Vahdettin’in Türklere Hakaret Ettiği İddia Edilen Sözün Sahibi Olduğu İddiası Asılsız

Sultan Vahdettin’in “Türkler dini, soyu, sopu, yurdu belirsiz karmakarışık bir cahiller sürüsüdür” dediği iddiası doğru değil. Sözü aktaran kaynak olarak belirtilen Murat Bardakçı, bu iddiayı bizzat yalanlamıştır.
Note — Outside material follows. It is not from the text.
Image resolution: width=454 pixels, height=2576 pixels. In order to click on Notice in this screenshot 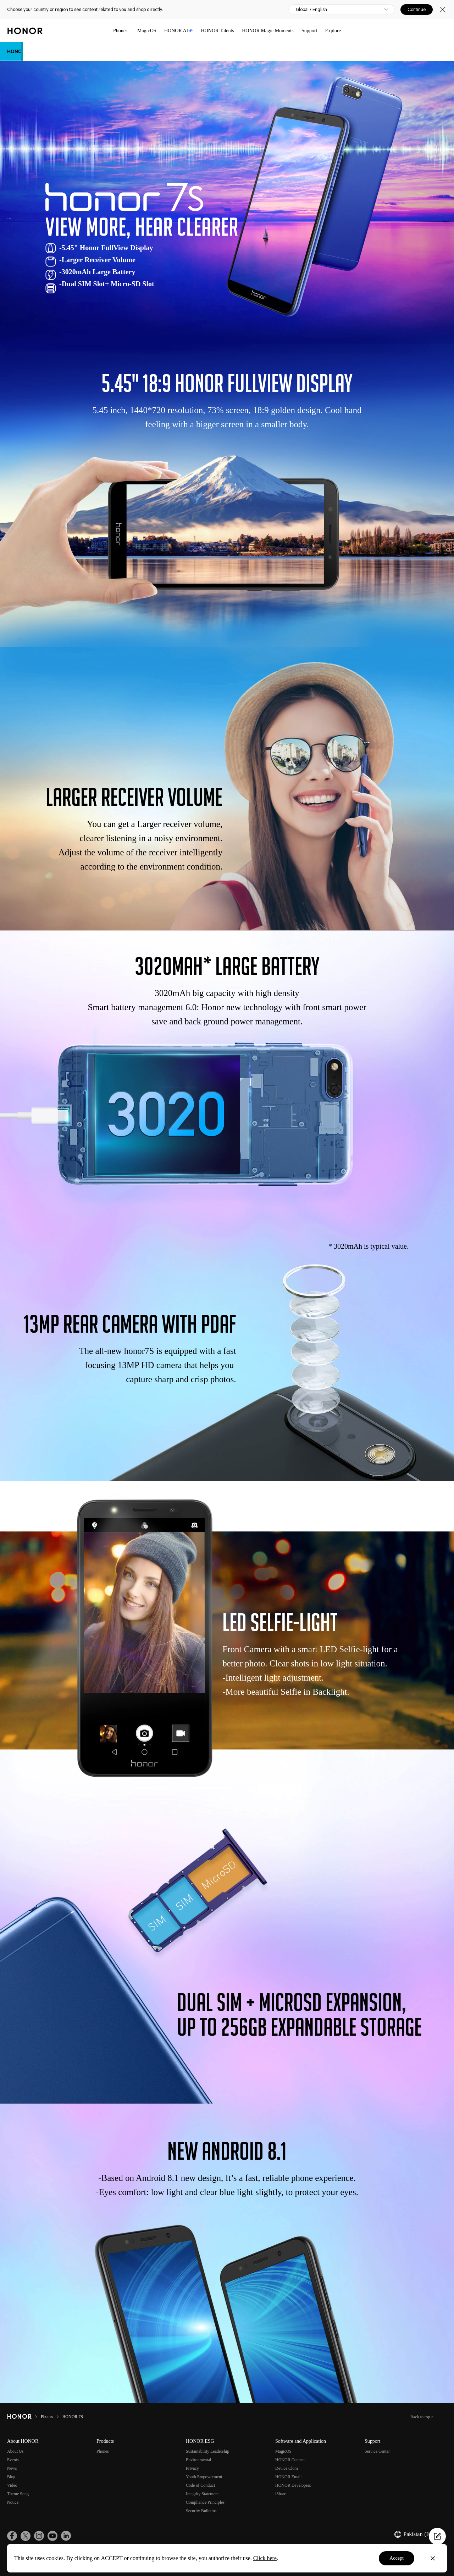 , I will do `click(12, 2502)`.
Bu sözün Padişah Vahdettin’e ait olduğuna ilişkin herhangi bir belge bulunamamıştır.

Yanlış İddia

 

Osmanlı Padişahı Vahdettin’e izafe edilen “Türkler Dini, Soyu, Sopu, Yurdu Belirsiz Karmakarışık Bir Cahiller Sürüsüdür” sözü sosyal medyada son dönemde dikkat çekici sayıda paylaşılmaktadır:

 

Padişah Vahdettin’e Ait Olduğu İddia Edilen Türklere Hakaret İçeren Söz

 

Sosyal medyadaki paylaşımlarda Sultan Vahdettin’in bu sözü El Ahram Gazetesi’ne değil 16 Nisan 1923’te verdiği demeçte söylediği belirtilerek Murat Bardakçı’nın bu demeci yayınladığı iddia edilmekte.

Ancak, Sultan Vahdettin’e isnad edilen bu sözün gerçeklik payı bulunmamaktadır. Sözün Padişah Vahdettin’e ait olduğuna dair kaynak taramasında herhangi bir ize rastlanamamıştır.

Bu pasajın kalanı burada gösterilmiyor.